Yellow nails mainly occur as a result of a fungal nail infection. These infections can alter the shape, texture and color of fingernails or toenails.
However, yellow nails can also be a result of normal aging, smoking or a nutritional deficiency, like a lack of vitamin A or vitamin C.
Yellow nails may be a sign of a health condition, like ungual psoriasis, and therefore you should report this finding to your doctor. The doctor will assess the affected nails as well as other symptoms to determine whether further treatment is required.
What causes yellowing?
The main causes of yellow nails are:
1. Fungal infection
Fungal nail infections, or onychomycosis, can cause changes to the color, shape or texture of the nail. Nail fungus often leaves finger or toenails thicker, deformed and yellow. This infection can be transmitted at the pool or in public locker rooms, where people are prone to walk barefoot. They can also be transmitted at nail salons through shared manicure tools.
What to do: Nail fungus can be treated with antifungal nail polishes or oral medications, which are used as directed by a dermatologist.

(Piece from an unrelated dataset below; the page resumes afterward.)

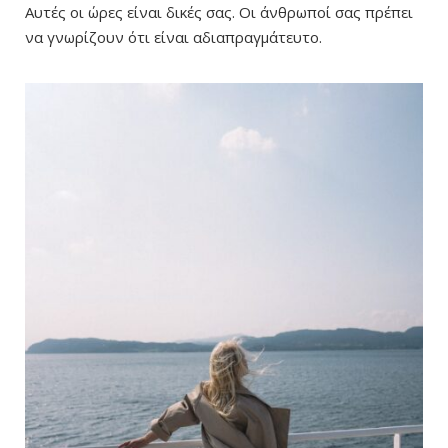
Αυτές οι ώρες είναι δικές σας. Οι άνθρωποί σας πρέπει
να γνωρίζουν ότι είναι αδιαπραγμάτευτο.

2. Vitamin or mineral deficiency
Nutritional deficiencies can leave many parts of the body, as well as the nails, more fragile, breaking and discolored. Yellow nails can be a result of a lack of antioxidants, like vitamin A or vitamin C.
What to do: Ideally, you should maintain a healthy, varied diet to prevent a vitamin or mineral deficiency. If necessary, a doctor or registered dietitian may recommend vitamin supplements, to be taken for at least 3 months.
3. Normal aging
As we get older, our nails become weaker and can become slightly more yellow. This is a natural aging process and does not indicate any health problems.
What to do: Applying hydrogen peroxide is a great way to brighten the nails. To make them stronger, you can apply a strengthening nail lacquer.
4. Using nail polish
Frequently using nail polish, particularly bright colors like red or orange, or keeping nail polish on the nails for a long time can give the nails a yellow color.
What to do: To prevent yellowing of the nails from nail polish, you should alternate periods of nail polish use with periods of bare nails. You should also use a base polish to protect the nail before applying a color polish.
5. Ungual psoriasis
Ungual psoriasis occurs when the body’s defense cells attack the finger or toenails. This can leave the nails wavy in texture, deformed, fragile, thick and spotted.
What to do: Although psoriasis is not curable, nail appearance can be improved with nail polishes that contain clobetasol and vitamin D. Some other home treatments may include hydrating the nails regularly and maintaining a diet that is rich in omega-3 foods, like flaxseeds, salmon and tuna.
Smoking can increase the risk for many diseases, like bronchitis or emphysema, due to its high concentration of toxic substances, like nicotine. Nicotine can penetrate the skin, particularly the fingers and fingernails, and cause them to turn yellow.
What to do: Although there are treatments that can help brighten the nails, you are advised to stop smoking. This will help to improve nail and skin appearance and also the risk for developing more serious health conditions.